I turned right off The Embankment and across Westminster; it was time for the big finish. Past all those epic landmarks that make this race what it is. Big Ben, the Houses of Parliament. Down Birdcage Walk, round my favourite park in all of London town and then finally – finally! – finishing the London Marathon on The Mall in front of the Queen’s big gaff. The end of the road.

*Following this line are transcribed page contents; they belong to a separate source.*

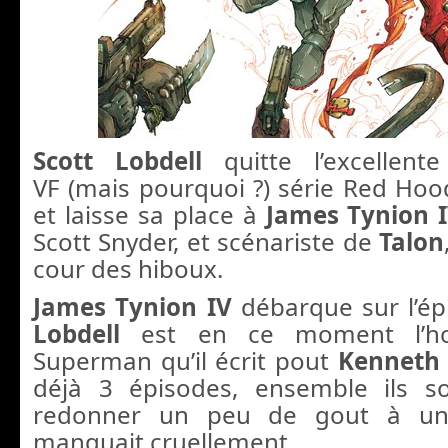
Scott Lobdell
quitte l’excellen
VF (mais pourquoi ?) série Red Ho
et laisse sa place à
James Tynion 
Scott Snyder, et scénariste de
Talon
cour des hiboux.
James Tynion IV
débarque sur l’é
Lobdell
est en ce moment l’h
Superman qu’il écrit pout
Kenneth
déjà 3 épisodes, ensemble ils s
redonner un peu de gout à un
manquait cruellement.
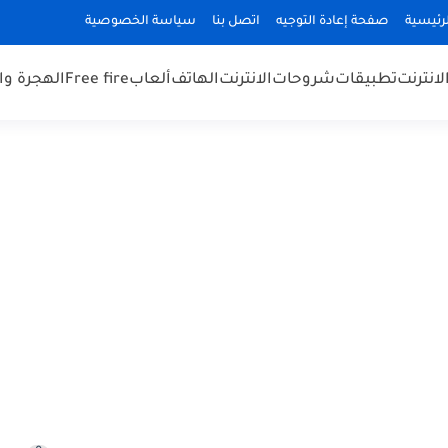
رئيسية
صفحة إعادة التوجيه
اتصل بنا
سياسة الخصوصية
لانترنت
تطبيقات
شروحات
الانترنت
الهاتف
ألعاب
Free fire
الهجرة و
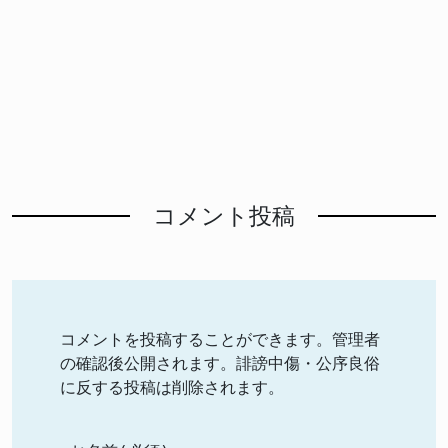
コメント投稿
コメントを投稿することができます。管理者
の確認後公開されます。誹謗中傷・公序良俗
に反する投稿は削除されます。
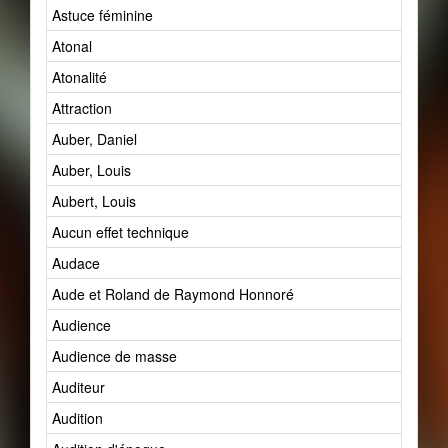
Astuce féminine
Atonal
Atonalité
Attraction
Auber, Daniel
Auber, Louis
Aubert, Louis
Aucun effet technique
Audace
Aude et Roland de Raymond Honnoré
Audience
Audience de masse
Auditeur
Audition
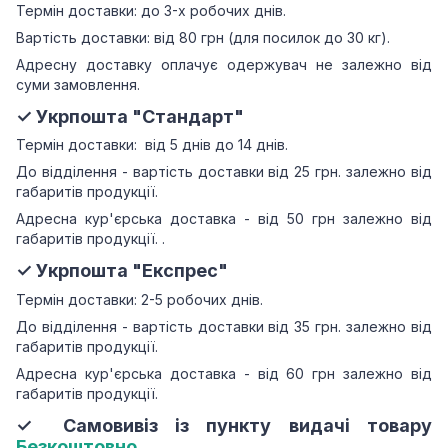
Термін доставки: до 3-х робочих днів.
Вартість доставки: від 80 грн (для посилок до 30 кг).
Адресну доставку оплачує одержувач не залежно від
суми замовлення.
✓ Укрпошта "Стандарт"
Термін доставки: від 5 днів до 14 днів.
До відділення - вартість доставки від 25 грн.
залежно від
габаритів продукції.
Адресна кур'єрська доставка - від 50 грн залежно від
габаритів продукції.
.
✓ Укрпошта "Експрес"
Термін доставки: 2-5 робочих днів.
До відділення - вартість доставки від 35 грн.
залежно від
габаритів продукції.
Адресна кур'єрська доставка - від 60 грн залежно від
габаритів продукції.
✓ Самовивіз із пункту видачі товару
Безкоштовно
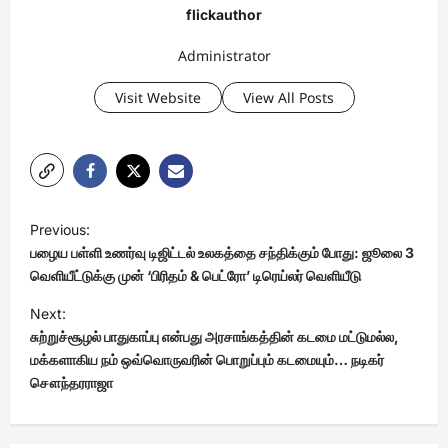
flickauthor
Administrator
Visit Website
View All Posts
P
Previous:
o
பழைய பள்ளி உணர்வு டிஜிட்டல் உலகத்தை சந்திக்கும் போது: ஜூலை 3
s
வெளியீட்டுக்கு முன் ‘பிரிதம் & பெட்ரோ’ டிரெய்லர் வெளியீடு
t
Next:
சுற்றுச்சூழல் பாதுகாப்பு என்பது அரசாங்கத்தின் கடமை மட்டுமல்ல,
n
மக்களாகிய நம் ஒவ்வொருவரின் பொறுப்பும் கடமையும்… நடிகர்
a
சௌந்தரராஜா
v
i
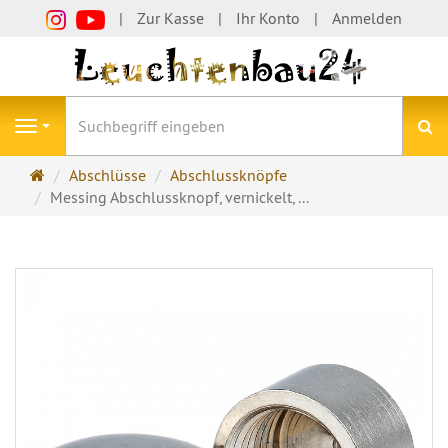
Zur Kasse
Ihr Konto
Anmelden
S
Navigation
Startseite
Abschlüsse
Abschlussknöpfe
Messing Abschlussknopf, vernickelt, ...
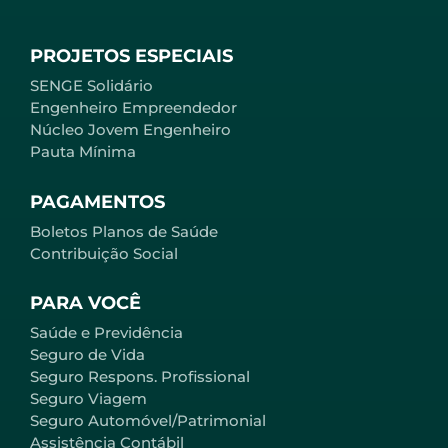
PROJETOS ESPECIAIS
SENGE Solidário
Engenheiro Empreendedor
Núcleo Jovem Engenheiro
Pauta Mínima
PAGAMENTOS
Boletos Planos de Saúde
Contribuição Social
PARA VOCÊ
Saúde e Previdência
Seguro de Vida
Seguro Respons. Profissional
Seguro Viagem
Seguro Automóvel/Patrimonial
Assistência Contábil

I crossed the line and paused for a second or two trying to savour the moment. A lady put a medal around my neck, one of my most treasured possessions, congratulated me and told me “don’t worry, your hair still looks fantastic”. I thanked her then stood and looked back at what I had done and nearly burst into tears again.
I had done it. I had achieved my ambition. I was – I am – now one in a million. I am a London Marathoner.
Several thousand people finished in front of me, including a few in some really quite elaborate fancy dress. I ran my slowest ever marathon, over 20 minutes off my PB. My fastest mile of the entire race was ten seconds slower than my absolute slowest from Manchester twelve months ago but who cares? For once, it wasn’t the result that counted, it was the taking part. I stopped, I waved, I hugged, sweatily (sorry about that). A nod or a wave every time I saw supporters in the MNDA colours, and there were bloody loads of them. I chatted and shouted out to people I knew and to absolute strangers, people I had never seen before and never will again. I honestly don’t think I’ve ever smiled so much on a race, even though for a good hour or so I felt like killing myself. The London Marathon was all I could have hoped for and more and now, sitting here with the legs back to normal, all the horrible pain and struggle is (almost) gone from my mind and all I’m left with is the more positive memories of the day; the sights, the sounds. Those crowds.
It’s honestly difficult to describe exactly it was like. The best thing I can say is that for a good 85% of it I forgot I was even running a marathon, despite the pain in my feet, my ankles, my knees and my hips. Every single muscle and joint from the waist down screaming for mercy was drowned out by nearly a million people strung out along almost the entire 26.2 miles, giving up their Sunday morning just to watch us all sweat, vomit and cry. All the little individual shout outs, or the giant collective roars at certain points that almost felt like they were drawing you towards the finish line. The atmosphere of running a world major marathon, the one I always wanted to do, the one I always thought would get away.
I already want to do it again. Can I do it again? I swore if I ever got into London it’d be my last marathon but now it’s done and dusted I can’t believe that that’s finally that. What on earth am I going to do with my life now? Take up bloody golf or something?
Oh hang on, my Good For Age time is valid for another year. Let’s do it all again sometime?
I ran the London Marathon to raise funds and awareness for The Motor Neurone Disease Association.